The man who was at the senator's side when he died has shared the events of that night, and how he felt in the aftermath of the shooting. 

Juan Romero was just 17 years old on June 5, 1968, when Robert F. Kennedy was shot in the Ambassador Hotel shorting after shaking the busboy's hand. 

“I remember shaking his hand, and as soon as he let go, we heard those terrible popping sounds,” Romero told NY Daily News on the 50th anniversary of the shooting. “I turned to my left, and all I could see was a small group of people, maybe 10 feet away, just struggling, pushing, fighting, wrestling.” 

When he looked back at the man who had just won California’s Democratic presidential primary, Kennedy was lying splayed on the floor. Romero's first thought was that someone had pushed him to the ground to protect him. 

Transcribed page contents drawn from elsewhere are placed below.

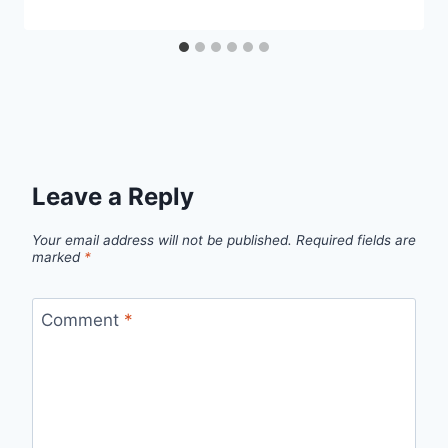
Leave a Reply
Your email address will not be published.
Required fields are
marked
*
Comment
*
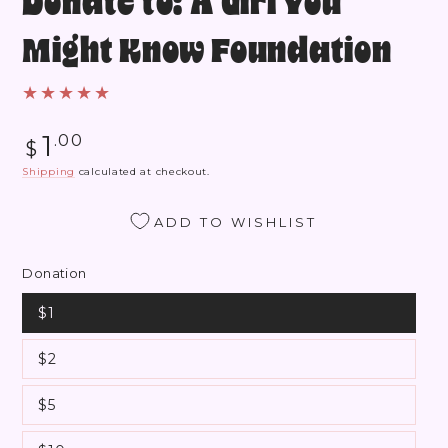
Donate to: A Girl You
Might Know Foundation
Regular
1
.00
$
price
Shipping
calculated at checkout.
ADD TO WISHLIST
Donation
$1
$2
$5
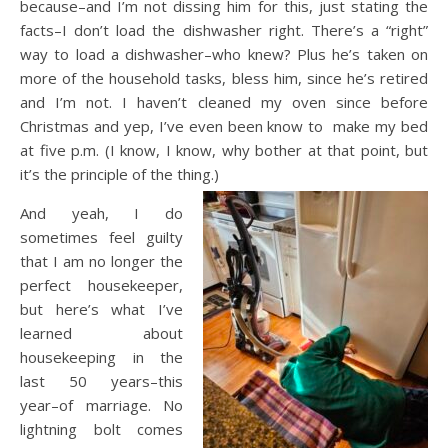
because–and I’m not dissing him for this, just stating the
facts–I don’t load the dishwasher right. There’s a “right”
way to load a dishwasher–who knew? Plus he’s taken on
more of the household tasks, bless him, since he’s retired
and I’m not. I haven’t cleaned my oven since before
Christmas and yep, I’ve even been know to make my bed
at five p.m. (I know, I know, why bother at that point, but
it’s the principle of the thing.)
And yeah, I do
sometimes feel guilty
that I am no longer the
perfect housekeeper,
but here’s what I’ve
learned about
housekeeping in the
last 50 years–this
year–of marriage. No
lightning bolt comes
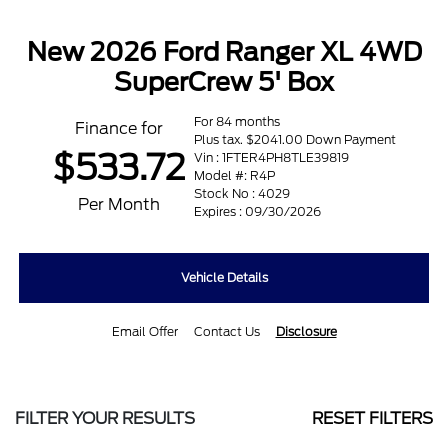
New 2026 Ford Ranger XL 4WD
SuperCrew 5' Box
For 84 months
Finance for
Plus tax. $2041.00 Down Payment
$533.72
Vin : 1FTER4PH8TLE39819
Model #: R4P
Stock No : 4029
Per Month
Expires : 09/30/2026
Vehicle Details
Email Offer
Contact Us
Disclosure
FILTER YOUR RESULTS
RESET FILTERS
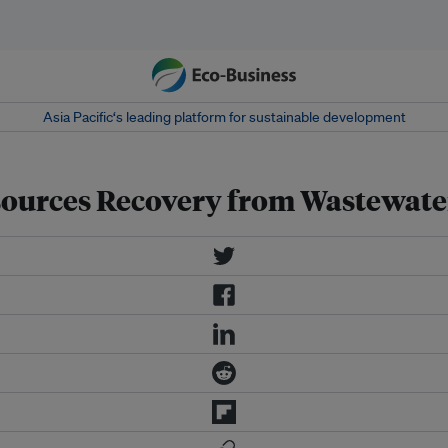
Asia Pacific‘s leading platform for sustainable development
sources Recovery from Wastewate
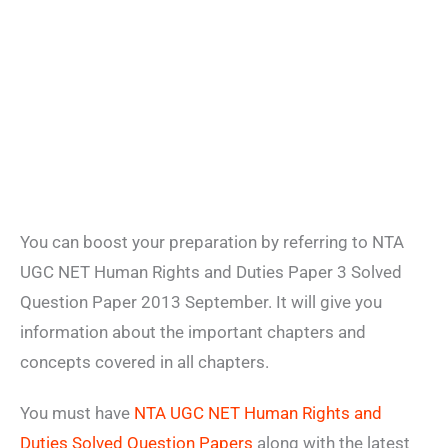
You can boost your preparation by referring to NTA
UGC NET Human Rights and Duties Paper 3 Solved
Question Paper 2013 September. It will give you
information about the important chapters and
concepts covered in all chapters.
You must have
NTA UGC NET Human Rights and
Duties Solved Question Papers
along with the latest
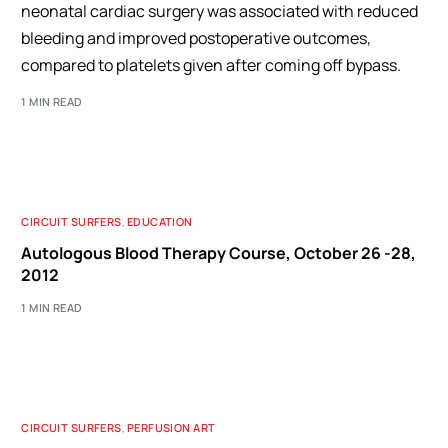
neonatal cardiac surgery was associated with reduced
bleeding and improved postoperative outcomes,
compared to platelets given after coming off bypass.
1 MIN READ
CIRCUIT SURFERS
,
EDUCATION
Autologous Blood Therapy Course, October 26 -28,
2012
1 MIN READ
CIRCUIT SURFERS
,
PERFUSION ART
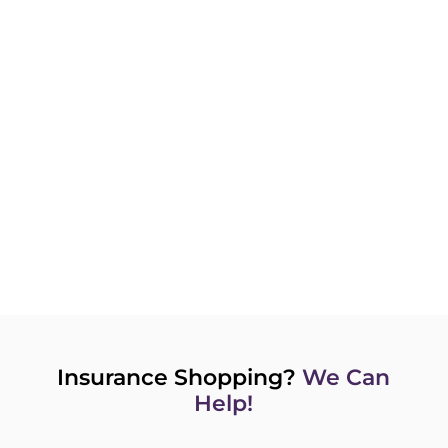
Get customized quotes from experienced
advisors and brokers who work for you.
GET A QUOTE NOW
Insurance Shopping?
We Can
Help!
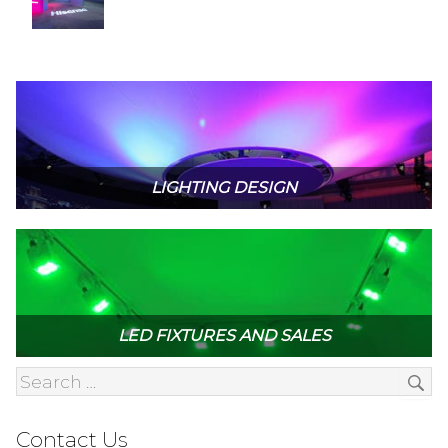
LIGHTING DESIGN
LED FIXTURES AND SALES
Contact Us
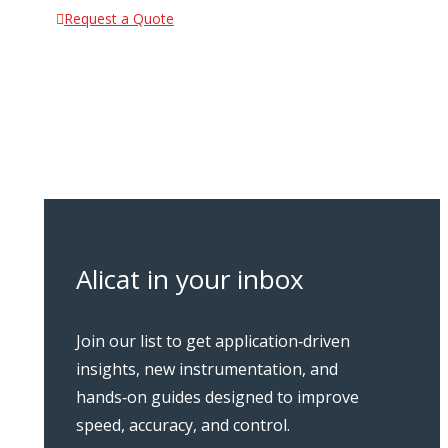
Request a Quote
Alicat in your inbox
Join our list to get application‑driven
insights, new instrumentation, and
hands‑on guides designed to improve
speed, accuracy, and control.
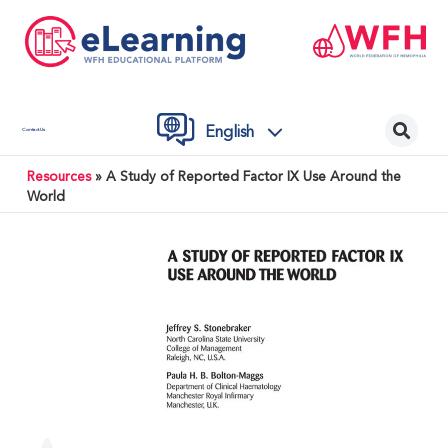
English
Contact Us
Resources
»
A Study of Reported Factor IX Use Around the
World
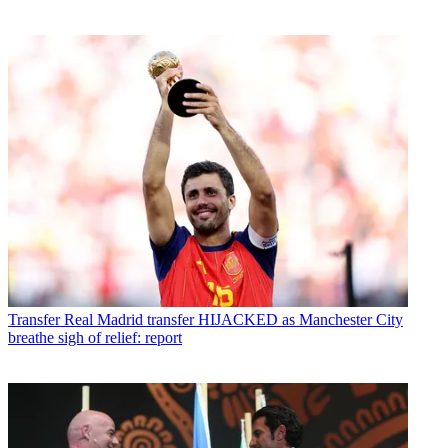
Transfer
Real Madrid transfer HIJACKED as Manchester City
breathe sigh of relief: report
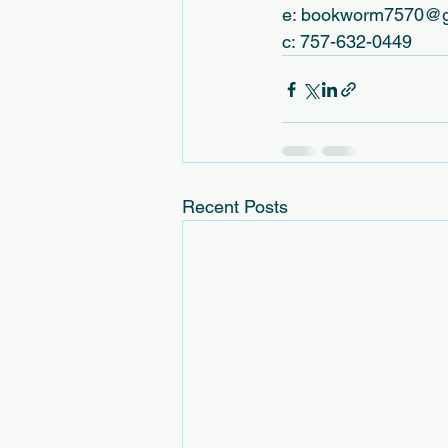
e: bookworm7570@g
c: 757-632-0449
Recent Posts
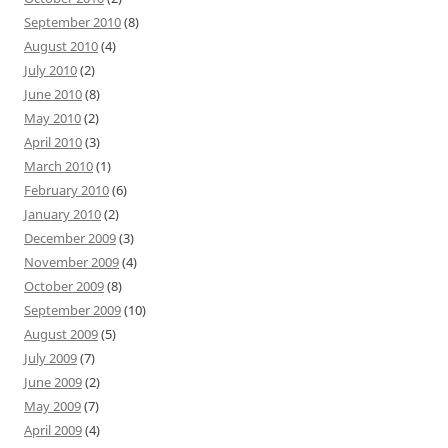
September 2010
(8)
August 2010
(4)
July 2010
(2)
June 2010
(8)
May 2010
(2)
April 2010
(3)
March 2010
(1)
February 2010
(6)
January 2010
(2)
December 2009
(3)
November 2009
(4)
October 2009
(8)
September 2009
(10)
August 2009
(5)
July 2009
(7)
June 2009
(2)
May 2009
(7)
April 2009
(4)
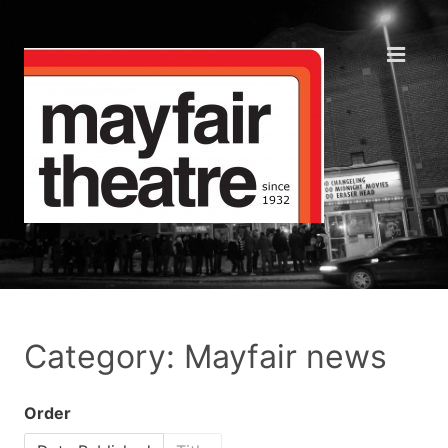
Category: Mayfair news
Order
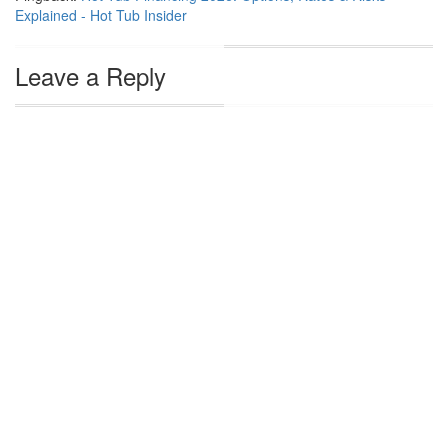
Explained - Hot Tub Insider
Leave a Reply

Thinking Kennedy needed help getting up, Romero ran to him and kneeled next to him. When he placed his hand between the man's head and the cold concrete floor, he suddenly felt a warm stream of blood running down his hand.

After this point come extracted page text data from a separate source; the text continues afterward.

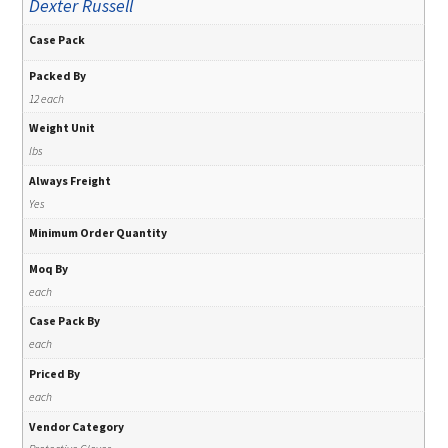
Dexter Russell
Case Pack
Packed By
12 each
Weight Unit
lbs
Always Freight
Yes
Minimum Order Quantity
Moq By
each
Case Pack By
each
Priced By
each
Vendor Category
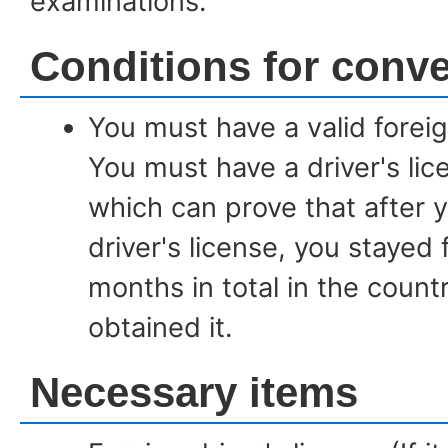
examinations.
Conditions for conv
You must have a valid foreign
You must have a driver's li
which can prove that after 
driver's license, you stayed
months in total in the coun
obtained it.
Necessary items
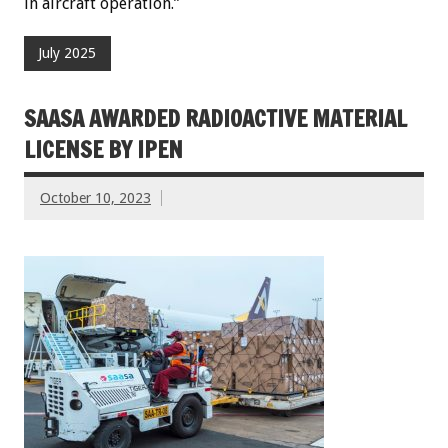
in aircraft operation.”
July 2025
SAASA AWARDED RADIOACTIVE MATERIAL
LICENSE BY IPEN
October 10, 2023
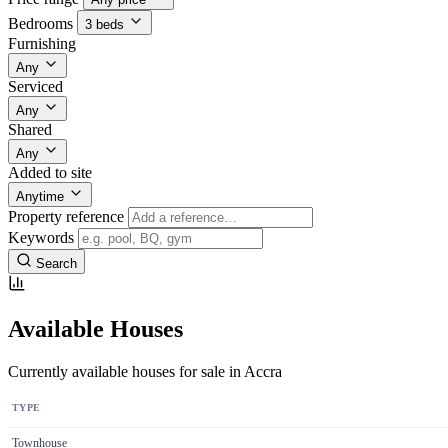
Bedrooms
3 beds
Furnishing
Any
Serviced
Any
Shared
Any
Added to site
Anytime
Property reference
Keywords
Search
Available Houses
Currently available houses for sale in Accra
TYPE
Townhouse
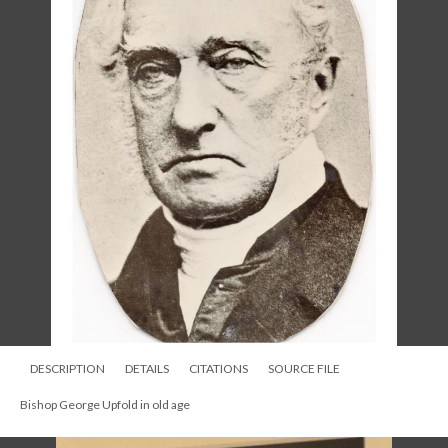
DESCRIPTION
DETAILS
CITATIONS
SOURCE FILE
Bishop George Upfold in the 1860s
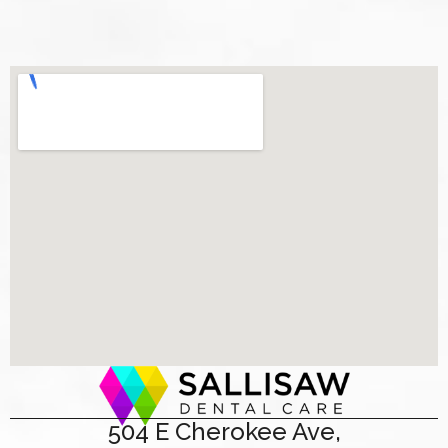
504 E Cherokee Ave,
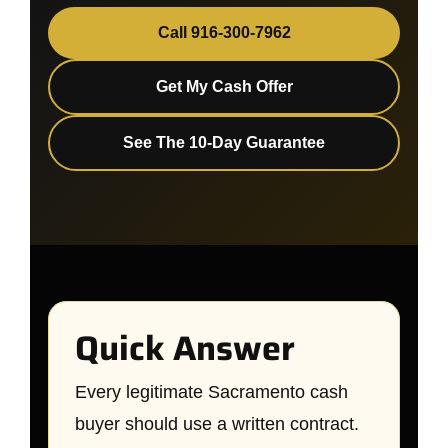
Call 916-300-7962
Get My Cash Offer
See The 10-Day Guarantee
Quick Answer
Every legitimate Sacramento cash
buyer should use a written contract.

Kennedy just kept asking him if everyone was alright, and Romero confirmed that they were. 

“He was looking straight at me, and he relaxed his head and turned toward his right and I heard him say, ‘Everything is going to be OK,’ ” Romero recalled. “I thought, OK, he’s conscious, and I tried to put my hand a little lower to open up his windpipe so he could be a little more relaxed.”

Romero called for help, and tried his best to calm Kennedy, telling him that everything would be ok. 

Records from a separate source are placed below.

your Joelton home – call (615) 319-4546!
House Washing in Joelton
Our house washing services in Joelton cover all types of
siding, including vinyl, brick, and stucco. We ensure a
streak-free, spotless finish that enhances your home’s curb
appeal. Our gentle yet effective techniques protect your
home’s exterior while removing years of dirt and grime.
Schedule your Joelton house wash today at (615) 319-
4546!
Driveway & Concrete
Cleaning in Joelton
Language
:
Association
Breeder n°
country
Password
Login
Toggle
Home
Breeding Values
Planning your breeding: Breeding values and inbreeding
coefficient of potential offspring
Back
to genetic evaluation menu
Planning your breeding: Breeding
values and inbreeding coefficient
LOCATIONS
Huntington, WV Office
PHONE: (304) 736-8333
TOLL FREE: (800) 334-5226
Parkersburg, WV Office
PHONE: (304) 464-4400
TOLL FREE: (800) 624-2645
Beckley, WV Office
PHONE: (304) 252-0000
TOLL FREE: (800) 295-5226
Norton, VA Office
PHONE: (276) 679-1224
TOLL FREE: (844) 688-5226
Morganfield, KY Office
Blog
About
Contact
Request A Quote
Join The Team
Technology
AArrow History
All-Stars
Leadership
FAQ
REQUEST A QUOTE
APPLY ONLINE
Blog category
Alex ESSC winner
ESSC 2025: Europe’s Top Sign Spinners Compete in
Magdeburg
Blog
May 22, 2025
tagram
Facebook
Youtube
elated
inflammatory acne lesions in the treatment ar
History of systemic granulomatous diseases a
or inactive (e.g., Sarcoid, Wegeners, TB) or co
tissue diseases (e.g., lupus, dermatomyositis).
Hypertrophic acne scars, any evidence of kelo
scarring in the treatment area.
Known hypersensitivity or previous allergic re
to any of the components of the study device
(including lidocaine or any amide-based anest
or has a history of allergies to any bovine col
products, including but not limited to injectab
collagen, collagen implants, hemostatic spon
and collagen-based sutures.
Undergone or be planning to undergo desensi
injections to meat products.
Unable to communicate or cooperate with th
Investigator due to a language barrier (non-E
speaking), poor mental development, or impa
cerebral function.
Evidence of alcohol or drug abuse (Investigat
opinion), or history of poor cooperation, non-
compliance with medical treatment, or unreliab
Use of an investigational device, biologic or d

Kennedy's wife, Ethel, gently removed Romero from her husband, and when she did the busboy pulled a rosary out of his pocket and showed it to her. He then tried to hand it to Kennedy, who couldn't keep his hands closed around it. 

"His hands wouldn’t close. Every time I put the rosary in, it popped out again. So I wrapped it around his thumb and a couple of his fingers and went away,” Romero said.

Just 26 hours later, Kennedy was pronounced dead. 

A black-and-white photo of a dying Kennedy with Romero kneeling next to him and holding his head up became the iconic image of the assassination. 

In the days that followed, the image was compared to both the crucifixion and the Pieta. 

Romero avoided the image as much as possible, not wanting to be reminded of the awful night. 

“For a long time, I was so angry. Angry at myself for not being able to do anything. Angry at the police for not protecting him. Angry at God for letting it happen. I was so miserable. I didn’t want to talk about it,” he said.

Romero was in his 60's when he really studied the image for the first time, he realized what other people had seen in the photo that he had been blind to for so long. 

"Here was a senator who tried to help minorities, people who couldn’t help themselves, and in the moment when he needed help, here was a Mexican-American busboy trying to comfort him,” Romero said.